On 2019/3/6 上午5:33, Willem de Bruijn wrote:
On Tue, Mar 5, 2019 at 4:03 PM Arthur Kepner <arthur.kep...@riverbed.com> wrote:
The attachment contains an UNTESTED patch (though a similar patch was tested
with a
3.10 kernel).
We've been chasing a bug where packet corruption is seen on a tap device. We
have a
PACKET_MMAP socket which is bound to a tap interface. When throughput goes
above a
threshold, we begin to see that packets received on the tap device are
truncated, or
otherwise corrupted. We found that when packets are enqueued to the tap device,
they
are fine, but by the time they are read, they can be corrupted.
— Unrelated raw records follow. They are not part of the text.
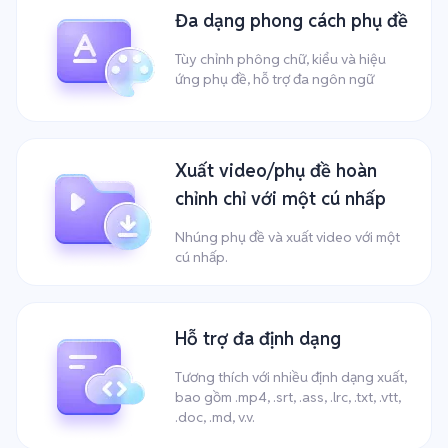
Đa dạng phong cách phụ đề
Tùy chỉnh phông chữ, kiểu và hiệu
ứng phụ đề, hỗ trợ đa ngôn ngữ
Xuất video/phụ đề hoàn
chỉnh chỉ với một cú nhấp
Nhúng phụ đề và xuất video với một
cú nhấp.
Hỗ trợ đa định dạng
Tương thích với nhiều định dạng xuất,
bao gồm .mp4, .srt, .ass, .lrc, .txt, .vtt,
.doc, .md, v.v.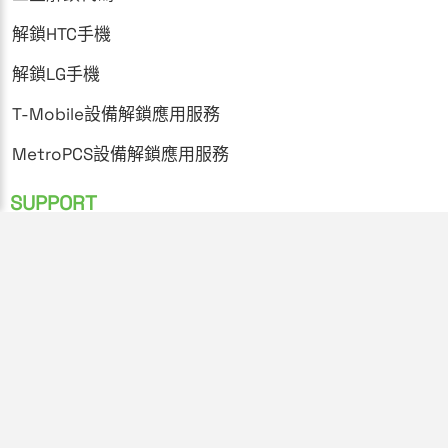
解鎖HTC手機
解鎖LG手機
T-Mobile設備解鎖應用服務
MetroPCS設備解鎖應用服務
SUPPORT
常見問題
隱私政策
條款與條件
解鎖指南
支持
網站地圖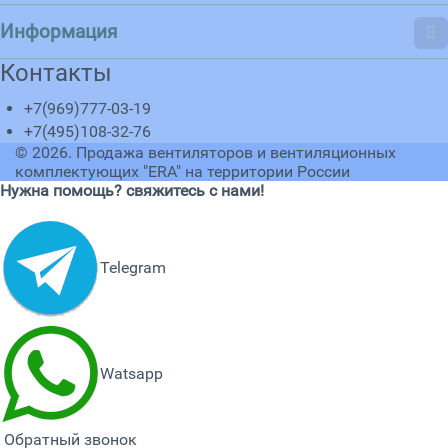
Информация
Контакты
+7(969)777-03-19
+7(495)108-32-76
© 2026.
Продажа вентиляторов и вентиляционных
комплектующих "ERA" на территории России
Нужна помощь? свяжитесь с нами!
Telegram
Watsapp
Обратный звонок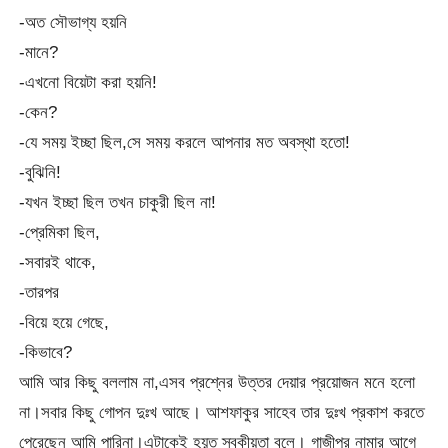
-অত সৌভাগ্য হয়নি
-মানে?
-এখনো বিয়েটা করা হয়নি!
-কেন?
-যে সময় ইচ্ছা ছিল,সে সময় করলে আপনার মত অবস্থা হতো!
-বুঝিনি!
-যখন ইচ্ছা ছিল তখন চাকুরী ছিল না!
-প্রেমিকা ছিল,
-সবারই থাকে,
-তারপর
-বিয়ে হয়ে গেছে,
-কিভাবে?
আমি আর কিছু বললাম না,এসব প্রশ্নের উত্তর দেয়ার প্রয়োজন মনে হলো
না।সবার কিছু গোপন দুঃখ আছে। আশফাকুর সাহেব তার দুঃখ প্রকাশ করতে
পেরেছেন আমি পারিনা।এটাকেই হয়ত স্বকীয়তা বলে। গাজীপুর নামার আগে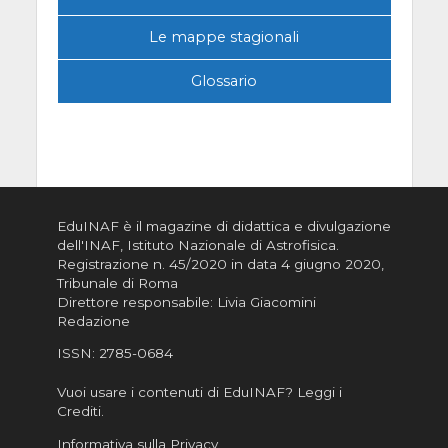
Le mappe stagionali
Glossario
EduINAF è il magazine di didattica e divulgazione
dell'INAF,
Istituto Nazionale di Astrofisica
.
Registrazione n. 45/2020 in data 4 giugno 2020,
Tribunale di Roma
Direttore responsabile: Livia Giacomini
Redazione
ISSN:
2785-0684
Vuoi usare i contenuti di EduINAF?
Leggi i
Crediti
.
Informativa sulla Privacy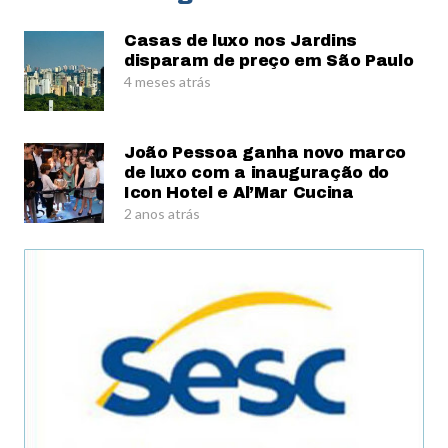
Casas de luxo nos Jardins
disparam de preço em São Paulo
4 meses atrás
João Pessoa ganha novo marco
de luxo com a inauguração do
Icon Hotel e Al’Mar Cucina
2 anos atrás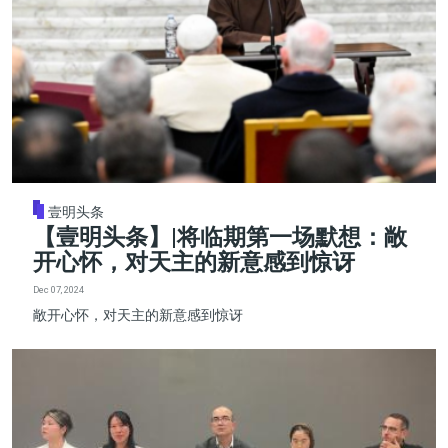
壹明头条
【壹明头条】|将临期第一场默想：敞
开心怀，对天主的新意感到惊讶
Dec 07, 2024
敞开心怀，对天主的新意感到惊讶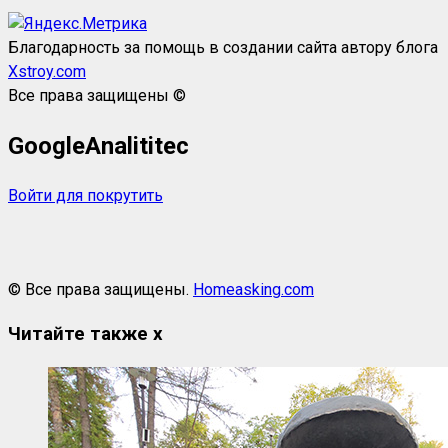
Благодарность за помощь в создании сайта автору блога
Xstroy.com
Все права защищены ©
GoogleAnalititec
Войти для покрутить
© Все права защищены.
Homeasking.com
Читайте также
x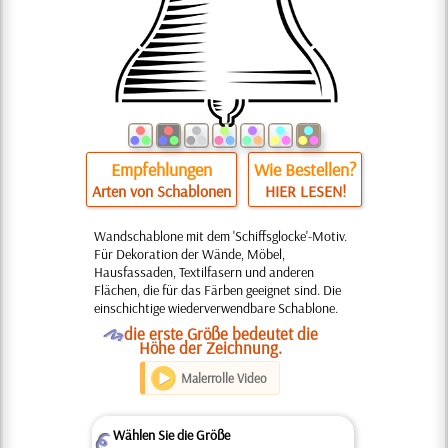
Empfehlungen
Wie Bestellen?
Arten von Schablonen
HIER LESEN!
Wandschablone mit dem 'Schiffsglocke'-Motiv.
Für Dekoration der Wände, Möbel,
Hausfassaden, Textilfasern und anderen
Flächen, die für das Färben geeignet sind. Die
einschichtige wiederverwendbare Schablone.
O
die erste Größe bedeutet die
Höhe der Zeichnung.
Malerrolle Video
Wählen Sie die Größe
Z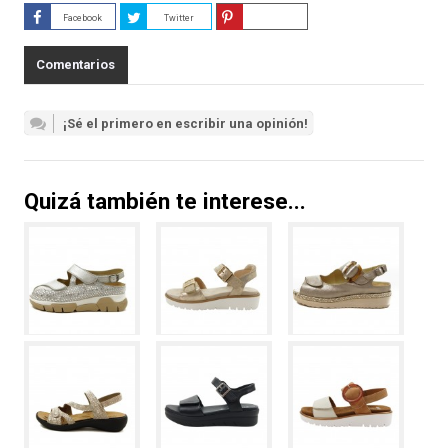
Facebook
Twitter
Guardar
Comentarios
¡Sé el primero en escribir una opinión!
Quizá también te interese...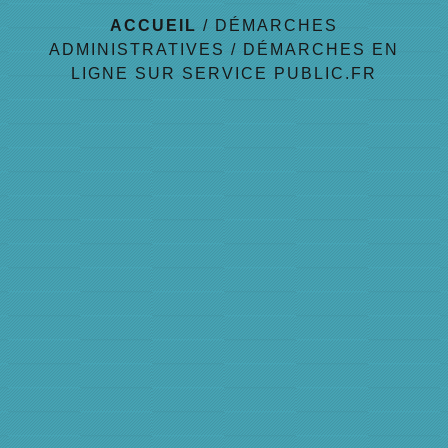
ACCUEIL
/
DÉMARCHES
ADMINISTRATIVES
/
DÉMARCHES EN
LIGNE SUR SERVICE PUBLIC.FR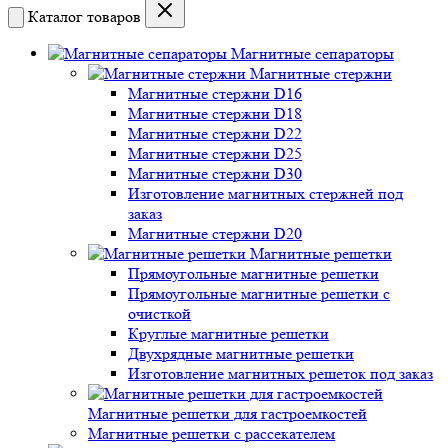
Каталог товаров
Магнитные сепараторы
Магнитные стержни
Магнитные стержни D16
Магнитные стержни D18
Магнитные стержни D22
Магнитные стержни D25
Магнитные стержни D30
Изготовление магнитных стержней под
заказ
Магнитные стержни D20
Магнитные решетки
Прямоугольные магнитные решетки
Прямоугольные магнитные решетки с
очисткой
Круглые магнитные решетки
Двухрядные магнитные решетки
Изготовление магнитных решеток под заказ
Магнитные решетки для гастроемкостей
Магнитные решетки с рассекателем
And we found that simply deferring the call to skb_orphan() (where the
destructor,
tpacket_destruct_skb() marks the frame as TP_STATUS_AVAILABLE) fixes the
problem.
Maybe there's a better fix, but this worked for us. Thoughts? (Please CC me on
replies - I'm not
subscribed.)
The skb_orphan calls tpacket_destruct_skb, which updates the entry in
the packet ring to TP_STATUS_AVAILABLE.
Thanks for the report and suggested fix. Delaying the call to
skb_orphan reduces the race condition between release and read, but
does not fully remove it.
As of commit 5cd8d46ea156 ("packet: copy user buffers before orphan
or clone") in 4.20 this should no longer be an issue.
That reuses the msg_zerocopy infrastructure also for packet ring
packets with shared memory. And creates a private copy whenever these
may be looped to a local destination that may queue indefinitely, like
tun.
+1 and if possible the commit should be backported to 3.10. (Or try
vhost + TAP instead of packet mmap).
Thanks